Understanding the Influence of Data Characteristics on the Performance of Point-of-Interest Recommendation Algorithms
Linus W. Dietz, Pablo Sánchez, Alejandro Bellogín
TL;DR
The paper tackles how data characteristics shape POI recommender performance, proposing a domain-tailored explanatory framework that links data properties to outcomes in accuracy, novelty, and item exposure.It extends prior frameworks with 32 POI-specific explanatory variables, introduces a domain-driven subsampling method, and evaluates 7 competitive algorithms across 144 NYC-based subsamples using a regression analysis.Key findings show that data structure (e.g., Shape, Density) and check-in distribution (Gini_U, StPB, KuPB) strongly affect performance, while spatio-temporal factors like Radius of Gyration and Duration Active also play critical roles.The study provides practical guidance for algorithm selection in e-tourism, emphasizes beyond-accuracy metrics, and suggests avenues for integrating data-characteristic awareness into automated recommender systems.
Abstract
Point-of-interest (POI) recommendations are essential for travelers and the e-tourism business. They assist in decision-making regarding what venues to visit and where to dine and stay.
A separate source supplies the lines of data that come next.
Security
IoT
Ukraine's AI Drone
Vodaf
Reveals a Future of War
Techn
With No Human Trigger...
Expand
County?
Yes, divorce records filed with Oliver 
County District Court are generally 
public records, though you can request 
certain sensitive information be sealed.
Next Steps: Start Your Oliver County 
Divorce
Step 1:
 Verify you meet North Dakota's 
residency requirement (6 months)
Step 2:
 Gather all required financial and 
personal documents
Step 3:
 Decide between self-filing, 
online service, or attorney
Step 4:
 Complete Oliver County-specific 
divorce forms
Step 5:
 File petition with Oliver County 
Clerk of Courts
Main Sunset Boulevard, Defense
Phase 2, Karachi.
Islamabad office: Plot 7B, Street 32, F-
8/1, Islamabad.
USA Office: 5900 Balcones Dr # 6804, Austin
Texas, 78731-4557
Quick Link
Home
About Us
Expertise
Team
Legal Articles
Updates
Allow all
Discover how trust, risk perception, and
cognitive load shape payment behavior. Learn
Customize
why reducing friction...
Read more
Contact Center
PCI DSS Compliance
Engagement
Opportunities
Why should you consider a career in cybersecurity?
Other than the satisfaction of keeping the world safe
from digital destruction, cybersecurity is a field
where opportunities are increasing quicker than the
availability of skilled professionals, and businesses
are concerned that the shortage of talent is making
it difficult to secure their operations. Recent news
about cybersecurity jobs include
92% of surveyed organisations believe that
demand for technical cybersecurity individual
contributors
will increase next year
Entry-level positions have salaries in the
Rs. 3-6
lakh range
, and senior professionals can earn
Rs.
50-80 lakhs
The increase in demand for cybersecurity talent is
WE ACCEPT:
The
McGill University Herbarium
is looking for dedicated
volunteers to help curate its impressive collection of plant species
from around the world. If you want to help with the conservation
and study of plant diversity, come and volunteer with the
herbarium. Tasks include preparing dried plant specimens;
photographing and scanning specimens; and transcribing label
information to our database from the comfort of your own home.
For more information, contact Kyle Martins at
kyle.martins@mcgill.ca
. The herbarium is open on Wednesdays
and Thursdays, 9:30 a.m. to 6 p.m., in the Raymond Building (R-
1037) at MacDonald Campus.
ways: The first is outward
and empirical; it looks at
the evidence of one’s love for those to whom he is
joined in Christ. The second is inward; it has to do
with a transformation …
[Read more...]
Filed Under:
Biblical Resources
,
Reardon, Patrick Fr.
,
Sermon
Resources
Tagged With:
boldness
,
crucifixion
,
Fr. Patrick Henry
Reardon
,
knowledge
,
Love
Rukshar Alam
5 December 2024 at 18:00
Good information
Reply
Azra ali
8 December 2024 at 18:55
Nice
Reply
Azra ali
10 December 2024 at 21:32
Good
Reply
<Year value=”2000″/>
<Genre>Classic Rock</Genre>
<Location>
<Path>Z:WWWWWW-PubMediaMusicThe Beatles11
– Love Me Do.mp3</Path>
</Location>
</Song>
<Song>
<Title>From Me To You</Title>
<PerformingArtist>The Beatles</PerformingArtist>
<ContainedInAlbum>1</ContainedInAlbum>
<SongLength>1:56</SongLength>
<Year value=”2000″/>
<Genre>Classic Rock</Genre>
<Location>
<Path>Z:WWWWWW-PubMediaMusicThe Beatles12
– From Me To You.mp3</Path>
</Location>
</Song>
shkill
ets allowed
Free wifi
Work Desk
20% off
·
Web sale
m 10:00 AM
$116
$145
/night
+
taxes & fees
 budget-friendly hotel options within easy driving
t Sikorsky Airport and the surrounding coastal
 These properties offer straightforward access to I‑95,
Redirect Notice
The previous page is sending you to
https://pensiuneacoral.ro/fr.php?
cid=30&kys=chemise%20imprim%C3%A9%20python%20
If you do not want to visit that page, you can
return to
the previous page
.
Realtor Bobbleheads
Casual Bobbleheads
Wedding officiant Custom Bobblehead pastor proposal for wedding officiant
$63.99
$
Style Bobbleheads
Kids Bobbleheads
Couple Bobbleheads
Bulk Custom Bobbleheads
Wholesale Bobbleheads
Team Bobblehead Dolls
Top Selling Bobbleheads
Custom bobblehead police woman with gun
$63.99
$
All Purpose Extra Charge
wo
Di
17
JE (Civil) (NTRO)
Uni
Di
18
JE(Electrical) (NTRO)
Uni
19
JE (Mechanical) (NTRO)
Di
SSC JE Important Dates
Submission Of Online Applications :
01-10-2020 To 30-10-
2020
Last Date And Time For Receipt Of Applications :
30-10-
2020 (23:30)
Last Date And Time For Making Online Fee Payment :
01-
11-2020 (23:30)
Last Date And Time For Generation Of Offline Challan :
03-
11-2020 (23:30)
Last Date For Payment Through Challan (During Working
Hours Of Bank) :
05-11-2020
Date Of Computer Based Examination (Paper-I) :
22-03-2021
While it is known that traditional recommendation algorithms' performance depends on data characteristics like sparsity, popularity bias, and preference distributions, the impact of these data characteristics has not been systematically studied in the POI recommendation domain. To fill this gap, we extend a previously proposed explanatory framework by introducing new explanatory variables specifically relevant to POI recommendation. At its core, the framework relies on having subsamples with different data characteristics to compute a regression model, which reveals the dependencies between data characteristics and performance metrics of recommendation models. To obtain these subsamples, we subdivide a POI recommendation data set on New York City and measure the effect of these characteristics on different classical POI recommendation algorithms in terms of accuracy, novelty, and item exposure. Our findings confirm the crucial role of key data features like density, popularity bias, and the distribution of check-ins in POI recommendation. Additionally, we identify the significance of novel factors, such as user mobility and the duration of user activity. In summary, our work presents a generic method to quantify the influence of data characteristics on recommendation performance. The results not only show why certain POI recommendation algorithms excel in specific recommendation problems derived from a LBSN check-in data set in New York City, but also offer practical insights into which data characteristics need to be addressed to achieve better recommendation performance.